L’exode vers les campagnes attendra
Le télétravail a-t-il encouragé les mouvements massifs de cadres parisiens vers les zones rurales ? Rien de moins sûr.
Ils sont 450 000 Parisiens intra-muros à avoir pris la clé des champs pendant le premier confinement. Selon l’Insee, qui a travaillé à partir des données de mouvement fournies par les différents opérateurs téléphoniques, c’est environ 20% de la population parisienne qui a alors choisi de quitter la capitale. La désaffection de ses habitants pour Paris est une tendance de fond. Selon le dernier recensement de l’Insee, la capitale a perdu en moyenne 11 900 habitants par an entre 2011 et 2016. Un phénomène de déclin qui touche au demeurant pas mal de capitales occidentales.
Un phénomène antérieur à la crise
Depuis le début des années 2000, la France connaît un accroissement des mobilités d’un département ou d’une région à l’autre. Le mouvement bénéficie surtout à l’Ouest, au pourtour méditerranéen et à la région Rhône-Alpes, alors que le Nord et l’Est de la France sont les zones qui connaissent le plus de départs. Depuis plus d’un an, les sondages se succèdent pour mettre en lumière le désir de déménagement de nombreux urbains. Selon le think tank la Fabrique de la Cité, la crise de la Covid a accru les rêves de mobilité de 21% des Français. Cette tentation est particulièrement répandue chez les habitants des grandes villes (31% envisagent de partir), notamment de la région parisienne (36%). Au-delà des déclarations d’intention, peut-on d’ores et déjà parler d’un phénomène massif de migration des grandes métropoles vers les campagnes, qui serait favorisé par le développement du télétravail ? Rien de moins sûr. Une étude Harris Interactive publiée début 2021 montre que si une part importante d’urbains (64%) déclarent souhaiter déménager, ce n’est pas nécessairement pour quitter la ville, au contraire : près de la moitié envisageraient de s’installer dans une autre ville. Et ce désir semble regagner en intensité au fil des mois, alors que l’attrait pour les zones rurales observé à la rentrée 2020 se stabilise.
Aller télétravailler dans le Lot ou le Gers ? Pas si simple.

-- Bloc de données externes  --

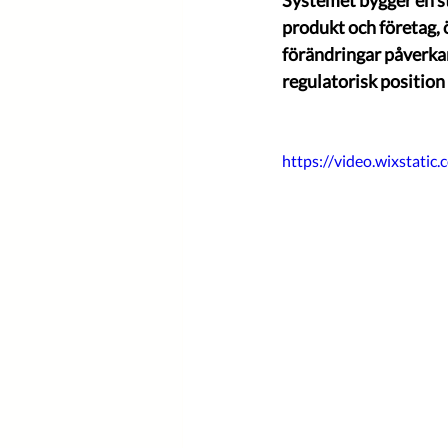
Systemet bygger en s
produkt och företag, 
förändringar påverkar
regulatorisk position
https://video.wixstat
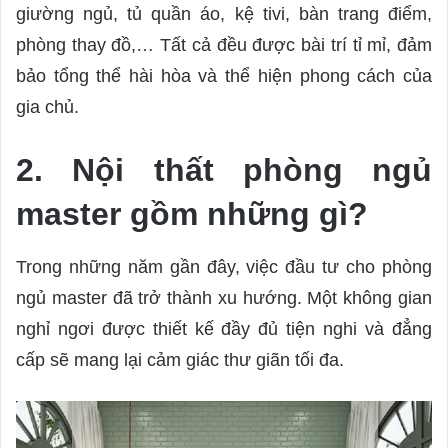
giường ngủ, tủ quần áo, kệ tivi, bàn trang điểm,
phòng thay đồ,… Tất cả đều được bài trí tỉ mỉ, đảm
bảo tổng thể hài hòa và thể hiện phong cách của
gia chủ.
2. Nội thất phòng ngủ
master gồm những gì?
Trong những năm gần đây, việc đầu tư cho phòng
ngủ master đã trở thành xu hướng. Một không gian
nghỉ ngơi được thiết kế đầy đủ tiện nghi và đẳng
cấp sẽ mang lại cảm giác thư giãn tối đa.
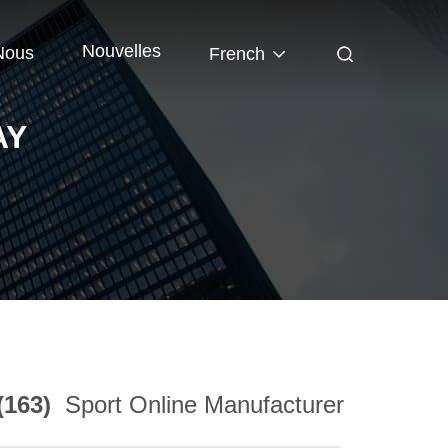
Nouvelles
Nous
French
AY
(163)
Sport Online Manufacturer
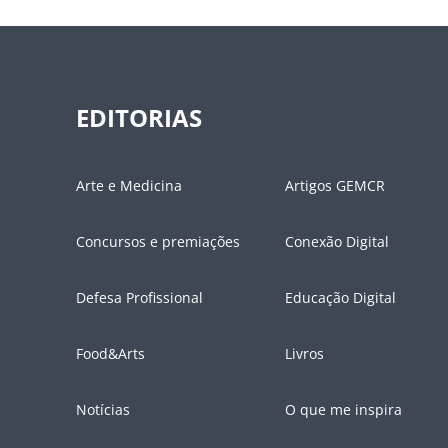
EDITORIAS
Arte e Medicina
Artigos GEMCR
Concursos e premiações
Conexão Digital
Defesa Profissional
Educação Digital
Food&Arts
Livros
Notícias
O que me inspira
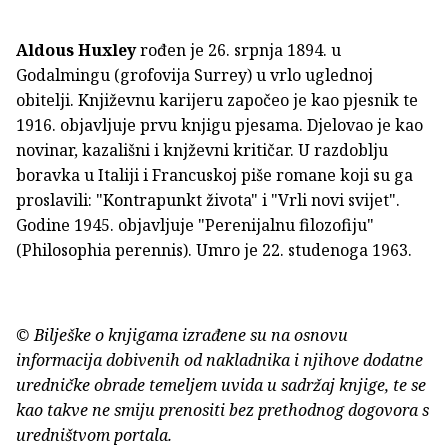
***
Aldous Huxley
rođen je 26. srpnja 1894. u
Godalmingu (grofovija Surrey) u vrlo uglednoj
obitelji. Književnu karijeru započeo je kao pjesnik te
1916. objavljuje prvu knjigu pjesama. Djelovao je kao
novinar, kazališni i knjževni kritičar. U razdoblju
boravka u Italiji i Francuskoj piše romane koji su ga
proslavili: "Kontrapunkt života" i "Vrli novi svijet".
Godine 1945. objavljuje "Perenijalnu filozofiju"
(Philosophia perennis). Umro je 22. studenoga 1963.
© Bilješke o knjigama izrađene su na osnovu
informacija dobivenih od nakladnika i njihove dodatne
uredničke obrade temeljem uvida u sadržaj knjige, te se
kao takve ne smiju prenositi bez prethodnog dogovora s
uredništvom portala.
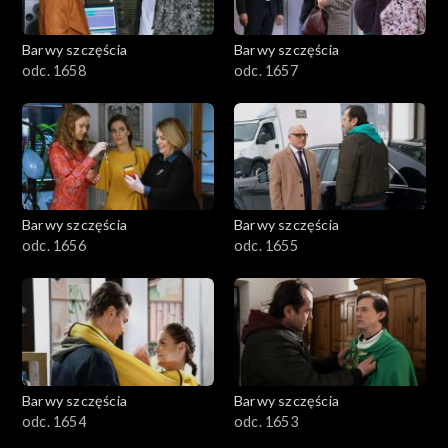
Barwy szczęścia
Barwy szczęścia
odc. 1658
odc. 1657
Barwy szczęścia
Barwy szczęścia
odc. 1656
odc. 1655
Barwy szczęścia
Barwy szczęścia
odc. 1654
odc. 1653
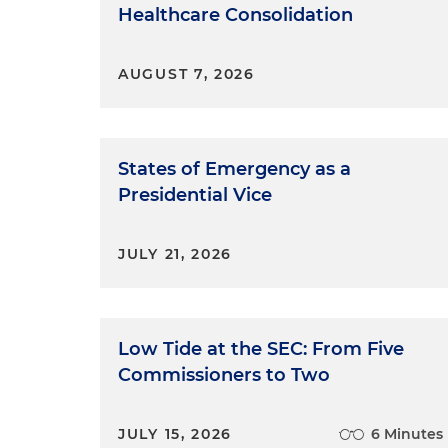
Healthcare Consolidation
Anna Catalina Pérez:
Bueno, e
el Estatuto del Consumidor y
AUGUST 7, 2026
primero es que se reducen lo
consumidor ejerza el retracto
refuerzo de los derechos del
consumidores de lo que es el
States of Emergency as a
trae la definición de portal 
Presidential Vice
podría decir que significa so
empresa puede ponerse en c
JULY 21, 2026
regulaciones para el sistema
Edwin Cortés:
Es decir, esto
quienes tienen plataformas t
Low Tide at the SEC: From Five
para consumidores.
Commissioners to Two
Anna Catalina Pérez:
Sí, exac
vendan al por menor a través
JULY 15, 2026
6 Minutes
tienen que ponerle especial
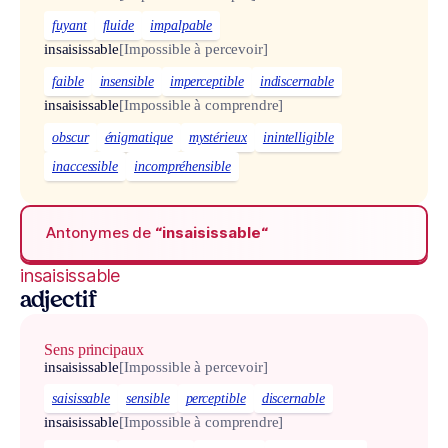
fuyant
fluide
impalpable
insaisissable
[Impossible à percevoir]
faible
insensible
imperceptible
indiscernable
insaisissable
[Impossible à comprendre]
obscur
énigmatique
mystérieux
inintelligible
inaccessible
incompréhensible
Antonymes de
“insaisissable“
insaisissable
adjectif
Sens principaux
insaisissable
[Impossible à percevoir]
saisissable
sensible
perceptible
discernable
insaisissable
[Impossible à comprendre]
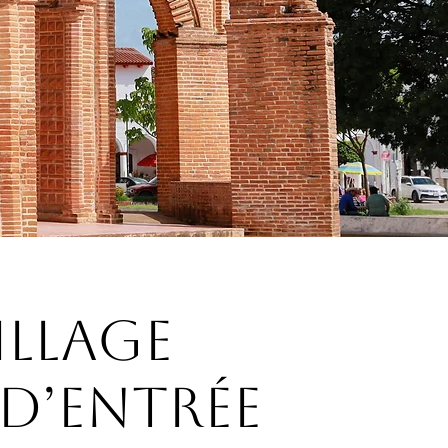
illage
d’entrée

Outre le coût du déménagement, s’installer ailleurs peut représenter une charge financière non négligeable. Même pour les cadres qui souhaiteraient rebondir sur le télétravail pour élire domicile loin des grandes villes, la décision n’est pas évidente. Si 85% des entreprises veulent pérenniser le télétravail, selon l’ANDRH, et 83% revoir à la hausse la part des postes éligibles au travail à distance, elles sont 50% à vouloir limiter le nombre de jours télétravaillés à deux par semaine. Voilà qui risque de compromettre le déménagement des Parisiens dans le Lot ou dans le Gers. En revanche, ils pourraient bien s’éloigner de leur entreprise pour s’en aller vivre au vert tout en restant en Ile-de-France, dans des villes distantes de 20 à 40 kilomètres de la capitale. Selon Cadremploi, 83% des cadres franciliens seraient d’ailleurs prêts à envisager une mobilité régionale en Ile-de-France : Saint-Germain-en-Laye, Gif-sur-Yvette, Maisons-Laffitte, Yerres ou encore Montigny-le-Bretonneux. La France n’est pas un pays multilocalisé comme l’Allemagne. Les équilibres entre Paris et les zones rurales ne sont pas près d’être vraiment bousculés. Si exode urbain il devait y avoir, il s’opérerait sans doute à la faveur des villes moyennes situées à proximité des grands centres urbains.